Source data —
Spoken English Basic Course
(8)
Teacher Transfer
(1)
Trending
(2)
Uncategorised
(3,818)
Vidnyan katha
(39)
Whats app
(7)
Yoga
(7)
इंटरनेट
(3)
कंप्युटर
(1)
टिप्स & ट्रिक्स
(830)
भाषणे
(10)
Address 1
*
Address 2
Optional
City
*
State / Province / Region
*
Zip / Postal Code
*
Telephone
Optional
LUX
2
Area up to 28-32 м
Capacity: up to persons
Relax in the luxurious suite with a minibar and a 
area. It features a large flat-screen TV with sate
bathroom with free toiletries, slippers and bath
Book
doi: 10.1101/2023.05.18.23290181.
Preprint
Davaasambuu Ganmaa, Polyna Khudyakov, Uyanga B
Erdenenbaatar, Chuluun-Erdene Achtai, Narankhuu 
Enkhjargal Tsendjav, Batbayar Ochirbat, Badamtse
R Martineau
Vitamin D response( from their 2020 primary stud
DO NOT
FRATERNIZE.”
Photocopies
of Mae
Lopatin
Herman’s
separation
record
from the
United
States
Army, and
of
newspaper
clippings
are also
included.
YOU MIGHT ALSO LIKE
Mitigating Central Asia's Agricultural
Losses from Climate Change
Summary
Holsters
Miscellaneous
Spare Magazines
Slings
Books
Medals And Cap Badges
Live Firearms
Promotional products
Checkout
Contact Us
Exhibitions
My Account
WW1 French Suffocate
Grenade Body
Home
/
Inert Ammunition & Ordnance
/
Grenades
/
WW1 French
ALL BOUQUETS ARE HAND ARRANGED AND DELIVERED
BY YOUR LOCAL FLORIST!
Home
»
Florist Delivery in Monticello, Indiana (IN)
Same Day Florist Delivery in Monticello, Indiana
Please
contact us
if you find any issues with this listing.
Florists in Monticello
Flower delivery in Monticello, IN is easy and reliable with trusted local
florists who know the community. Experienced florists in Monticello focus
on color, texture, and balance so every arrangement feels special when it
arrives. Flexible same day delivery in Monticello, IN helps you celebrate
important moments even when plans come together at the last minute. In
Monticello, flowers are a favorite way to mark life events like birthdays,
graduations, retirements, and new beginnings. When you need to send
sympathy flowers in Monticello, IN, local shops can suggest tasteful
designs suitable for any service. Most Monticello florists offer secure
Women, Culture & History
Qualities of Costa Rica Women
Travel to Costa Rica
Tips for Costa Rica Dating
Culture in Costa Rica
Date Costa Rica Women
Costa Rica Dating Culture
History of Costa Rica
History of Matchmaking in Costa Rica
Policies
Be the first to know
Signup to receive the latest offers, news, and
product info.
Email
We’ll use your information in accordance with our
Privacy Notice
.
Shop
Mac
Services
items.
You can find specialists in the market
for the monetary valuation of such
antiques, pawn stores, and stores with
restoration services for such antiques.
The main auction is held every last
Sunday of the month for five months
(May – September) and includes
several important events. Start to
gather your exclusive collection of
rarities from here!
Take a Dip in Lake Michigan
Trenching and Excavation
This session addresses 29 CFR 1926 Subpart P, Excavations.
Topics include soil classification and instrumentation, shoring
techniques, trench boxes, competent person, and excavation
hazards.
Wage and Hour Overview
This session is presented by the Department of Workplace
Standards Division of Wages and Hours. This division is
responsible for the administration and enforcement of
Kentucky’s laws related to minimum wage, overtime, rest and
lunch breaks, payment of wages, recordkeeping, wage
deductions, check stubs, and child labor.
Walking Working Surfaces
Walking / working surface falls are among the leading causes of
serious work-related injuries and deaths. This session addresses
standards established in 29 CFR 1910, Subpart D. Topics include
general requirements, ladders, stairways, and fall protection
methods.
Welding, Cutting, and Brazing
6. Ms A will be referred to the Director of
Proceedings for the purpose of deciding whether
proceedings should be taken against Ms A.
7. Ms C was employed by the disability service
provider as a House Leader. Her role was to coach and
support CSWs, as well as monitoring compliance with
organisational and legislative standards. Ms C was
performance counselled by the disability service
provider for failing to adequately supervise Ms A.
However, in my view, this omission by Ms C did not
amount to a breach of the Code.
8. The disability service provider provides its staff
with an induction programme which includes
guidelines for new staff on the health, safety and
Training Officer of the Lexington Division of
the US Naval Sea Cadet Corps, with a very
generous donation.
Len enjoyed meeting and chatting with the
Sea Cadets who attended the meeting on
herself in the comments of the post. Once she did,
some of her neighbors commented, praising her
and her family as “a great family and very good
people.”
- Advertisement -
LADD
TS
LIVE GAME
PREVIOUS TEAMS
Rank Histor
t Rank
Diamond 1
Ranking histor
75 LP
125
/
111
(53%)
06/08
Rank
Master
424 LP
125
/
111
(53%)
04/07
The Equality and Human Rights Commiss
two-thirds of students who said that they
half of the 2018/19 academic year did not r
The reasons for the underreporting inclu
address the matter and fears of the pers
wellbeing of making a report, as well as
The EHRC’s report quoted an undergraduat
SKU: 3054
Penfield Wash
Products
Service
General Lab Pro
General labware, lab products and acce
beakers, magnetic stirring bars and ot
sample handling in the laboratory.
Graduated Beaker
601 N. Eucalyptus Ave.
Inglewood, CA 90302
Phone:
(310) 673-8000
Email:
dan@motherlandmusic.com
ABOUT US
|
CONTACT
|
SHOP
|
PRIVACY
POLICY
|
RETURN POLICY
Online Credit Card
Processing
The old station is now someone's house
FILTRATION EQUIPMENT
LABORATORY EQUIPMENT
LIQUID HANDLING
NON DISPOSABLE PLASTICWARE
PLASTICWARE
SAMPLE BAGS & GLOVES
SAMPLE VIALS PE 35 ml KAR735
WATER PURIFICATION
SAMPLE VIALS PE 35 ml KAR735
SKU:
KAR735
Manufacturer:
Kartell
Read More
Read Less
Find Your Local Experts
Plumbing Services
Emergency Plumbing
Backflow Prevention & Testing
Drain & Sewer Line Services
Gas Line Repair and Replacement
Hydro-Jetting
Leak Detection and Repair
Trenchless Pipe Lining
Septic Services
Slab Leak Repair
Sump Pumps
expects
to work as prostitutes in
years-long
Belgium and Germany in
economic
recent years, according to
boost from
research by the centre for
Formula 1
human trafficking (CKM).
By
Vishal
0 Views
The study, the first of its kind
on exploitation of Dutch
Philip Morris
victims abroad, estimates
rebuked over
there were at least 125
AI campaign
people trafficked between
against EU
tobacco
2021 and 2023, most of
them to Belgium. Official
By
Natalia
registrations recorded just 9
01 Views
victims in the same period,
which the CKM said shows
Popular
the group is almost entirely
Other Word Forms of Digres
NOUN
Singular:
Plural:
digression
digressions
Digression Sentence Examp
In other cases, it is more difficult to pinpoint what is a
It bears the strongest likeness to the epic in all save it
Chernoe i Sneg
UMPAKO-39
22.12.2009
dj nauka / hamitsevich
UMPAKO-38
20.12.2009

What is being asked — All records are to be retyped exactly. None may be omitted.

Written answer —
Spoken English Basic Course
(8)
Teacher Transfer
(1)
Trending
(2)
Uncategorised
(3,818)
Vidnyan katha
(39)
Whats app
(7)
Yoga
(7)
इंटरनेट
(3)
कंप्युटर
(1)
टिप्स & ट्रिक्स
(830)
भाषणे
(10)
Address 1
*
Address 2
Optional
City
*
State / Province / Region
*
Zip / Postal Code
*
Telephone
Optional
LUX
2
Area up to 28-32 м
Capacity: up to persons
Relax in the luxurious suite with a minibar and a 
area. It features a large flat-screen TV with sate
bathroom with free toiletries, slippers and bath
Book
doi: 10.1101/2023.05.18.23290181.
Preprint
Davaasambuu Ganmaa, Polyna Khudyakov, Uyanga B
Erdenenbaatar, Chuluun-Erdene Achtai, Narankhuu 
Enkhjargal Tsendjav, Batbayar Ochirbat, Badamtse
R Martineau
Vitamin D response( from their 2020 primary stud
DO NOT
FRATERNIZE.”
Photocopies
of Mae
Lopatin
Herman’s
separation
record
from the
United
States
Army, and
of
newspaper
clippings
are also
included.
YOU MIGHT ALSO LIKE
Mitigating Central Asia's Agricultural
Losses from Climate Change
Summary
Holsters
Miscellaneous
Spare Magazines
Slings
Books
Medals And Cap Badges
Live Firearms
Promotional products
Checkout
Contact Us
Exhibitions
My Account
WW1 French Suffocate
Grenade Body
Home
/
Inert Ammunition & Ordnance
/
Grenades
/
WW1 French
ALL BOUQUETS ARE HAND ARRANGED AND DELIVERED
BY YOUR LOCAL FLORIST!
Home
»
Florist Delivery in Monticello, Indiana (IN)
Same Day Florist Delivery in Monticello, Indiana
Please
contact us
if you find any issues with this listing.
Florists in Monticello
Flower delivery in Monticello, IN is easy and reliable with trusted local
florists who know the community. Experienced florists in Monticello focus
on color, texture, and balance so every arrangement feels special when it
arrives. Flexible same day delivery in Monticello, IN helps you celebrate
important moments even when plans come together at the last minute. In
Monticello, flowers are a favorite way to mark life events like birthdays,
graduations, retirements, and new beginnings. When you need to send
sympathy flowers in Monticello, IN, local shops can suggest tasteful
designs suitable for any service. Most Monticello florists offer secure
Women, Culture & History
Qualities of Costa Rica Women
Travel to Costa Rica
Tips for Costa Rica Dating
Culture in Costa Rica
Date Costa Rica Women
Costa Rica Dating Culture
History of Costa Rica
History of Matchmaking in Costa Rica
Policies
Be the first to know
Signup to receive the latest offers, news, and
product info.
Email
We’ll use your information in accordance with our
Privacy Notice
.
Shop
Mac
Services
items.
You can find specialists in the market
for the monetary valuation of such
antiques, pawn stores, and stores with
restoration services for such antiques.
The main auction is held every last
Sunday of the month for five months
(May – September) and includes
several important events. Start to
gather your exclusive collection of
rarities from here!
Take a Dip in Lake Michigan
Trenching and Excavation
This session addresses 29 CFR 1926 Subpart P, Excavations.
Topics include soil classification and instrumentation, shoring
techniques, trench boxes, competent person, and excavation
hazards.
Wage and Hour Overview
This session is presented by the Department of Workplace
Standards Division of Wages and Hours. This division is
responsible for the administration and enforcement of
Kentucky’s laws related to minimum wage, overtime, rest and
lunch breaks, payment of wages, recordkeeping, wage
deductions, check stubs, and child labor.
Walking Working Surfaces
Walking / working surface falls are among the leading causes of
serious work-related injuries and deaths. This session addresses
standards established in 29 CFR 1910, Subpart D. Topics include
general requirements, ladders, stairways, and fall protection
methods.
Welding, Cutting, and Brazing
6. Ms A will be referred to the Director of
Proceedings for the purpose of deciding whether
proceedings should be taken against Ms A.
7. Ms C was employed by the disability service
provider as a House Leader. Her role was to coach and
support CSWs, as well as monitoring compliance with
organisational and legislative standards. Ms C was
performance counselled by the disability service
provider for failing to adequately supervise Ms A.
However, in my view, this omission by Ms C did not
amount to a breach of the Code.
8. The disability service provider provides its staff
with an induction programme which includes
guidelines for new staff on the health, safety and
Training Officer of the Lexington Division of
the US Naval Sea Cadet Corps, with a very
generous donation.
Len enjoyed meeting and chatting with the
Sea Cadets who attended the meeting on
herself in the comments of the post. Once she did,
some of her neighbors commented, praising her
and her family as “a great family and very good
people.”
- Advertisement -
LADD
TS
LIVE GAME
PREVIOUS TEAMS
Rank Histor
t Rank
Diamond 1
Ranking histor
75 LP
125
/
111
(53%)
06/08
Rank
Master
424 LP
125
/
111
(53%)
04/07
The Equality and Human Rights Commiss
two-thirds of students who said that they
half of the 2018/19 academic year did not r
The reasons for the underreporting inclu
address the matter and fears of the pers
wellbeing of making a report, as well as
The EHRC’s report quoted an undergraduat
SKU: 3054
Penfield Wash
Products
Service
General Lab Pro
General labware, lab products and acce
beakers, magnetic stirring bars and ot
sample handling in the laboratory.
Graduated Beaker
601 N. Eucalyptus Ave.
Inglewood, CA 90302
Phone:
(310) 673-8000
Email:
dan@motherlandmusic.com
ABOUT US
|
CONTACT
|
SHOP
|
PRIVACY
POLICY
|
RETURN POLICY
Online Credit Card
Processing
The old station is now someone's house
FILTRATION EQUIPMENT
LABORATORY EQUIPMENT
LIQUID HANDLING
NON DISPOSABLE PLASTICWARE
PLASTICWARE
SAMPLE BAGS & GLOVES
SAMPLE VIALS PE 35 ml KAR735
WATER PURIFICATION
SAMPLE VIALS PE 35 ml KAR735
SKU:
KAR735
Manufacturer:
Kartell
Read More
Read Less
Find Your Local Experts
Plumbing Services
Emergency Plumbing
Backflow Prevention & Testing
Drain & Sewer Line Services
Gas Line Repair and Replacement
Hydro-Jetting
Leak Detection and Repair
Trenchless Pipe Lining
Septic Services
Slab Leak Repair
Sump Pumps
expects
to work as prostitutes in
years-long
Belgium and Germany in
economic
recent years, according to
boost from
research by the centre for
Formula 1
human trafficking (CKM).
By
Vishal
0 Views
The study, the first of its kind
on exploitation of Dutch
Philip Morris
victims abroad, estimates
rebuked over
there were at least 125
AI campaign
people trafficked between
against EU
tobacco
2021 and 2023, most of
them to Belgium. Official
By
Natalia
registrations recorded just 9
01 Views
victims in the same period,
which the CKM said shows
Popular
the group is almost entirely
Other Word Forms of Digres
NOUN
Singular:
Plural:
digression
digressions
Digression Sentence Examp
In other cases, it is more difficult to pinpoint what is a
It bears the strongest likeness to the epic in all save it
Chernoe i Sneg
UMPAKO-39
22.12.2009
dj nauka / hamitsevich
UMPAKO-38
20.12.2009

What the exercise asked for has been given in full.